Learning how to think in a digital world

eLearning Coordinator Matt Smith believes a focus on thinking and reasoning is crucial in responding to the pace of technological change.

Our children are starting primary school in a digital age. We’ve gone from a time when ‘computer skills’ were taught in an isolated IT lab to a world where technology is fully embedded. Technological change is extremely rapid and the volume of information we need to process each day has massively increased. What does this mean for our classrooms? How do we teach in a way that responds to this pace of change? And how do we meet students’ needs for their future careers?

These are all new challenges for educators. The reality is, if we want our students to become agents of change in the society of the future, we need to create a curriculum that focuses on thinking and reasoning rather than knowing a certain set of facts. Changes in technology mean that there’s no way we can teach the same content in the technology classroom every year but, importantly, we need to make sure we consistently teach students how to think critically, how to communicate and how to remain flexible in the face of change.
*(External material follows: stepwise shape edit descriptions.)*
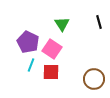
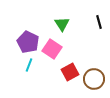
cyan line: moved 2 px left
red square: moved 19 px right; rotated 30 degrees counterclockwise
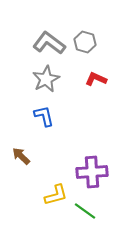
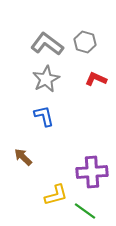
gray L-shape: moved 2 px left, 1 px down
brown arrow: moved 2 px right, 1 px down
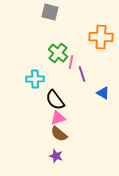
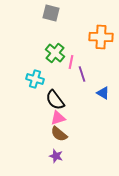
gray square: moved 1 px right, 1 px down
green cross: moved 3 px left
cyan cross: rotated 18 degrees clockwise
We also need to reconsider our assumptions about our children as ‘digital natives’. While students now grow up in an environment where technology is part of the fabric of society, this doesn’t mean they automatically learn healthy ways of managing their digital lives. They now need new social and ethical frameworks to respond to the social landscapes of our online culture. Again, teaching students to question received information and think critically about what they find online is crucial. We also need to ensure students are resilient enough to manage inappropriate online behaviour, teach them how to behave responsibly, respectfully and ethically in their online interactions, and find a balance, with the ability to switch off from the digital world when necessary.

Drawing out all these skills in the classroom is less about focusing on the resources we have at our disposal – though these are often what spark students’ interest – and more about looking at the process. A new technology project may be exciting in itself, but it should always lead us back to creativity, flexibility and problem solving. We need to encourage students to keep asking: How do we refine ideas and make them tangible? How do we improve a design? How do we embrace the next challenge with a technological solution?   

The reason these kinds of thinking skills are so important is that today’s primary school students will begin their careers the 2030s when adaptability will be as important as academic fundamentals like literacy and numeracy. Teaching flexibility, emotional intelligence, critical thinking skills and the ability to communicate will prepare our children to be able to move through not just many jobs, but many careers in their lifetime.

It may sound strange to be thinking about careers at such an early stage of learning, but the fact is that employers are already focusing on candidates with more flexible and entrepreneurial mindsets. We have a responsibility to respond to this in our primary school classrooms, recognising that while technology will continue to challenge us in ways we can’t predict, teaching strong cognitive and emotional skills will always be a necessary constant.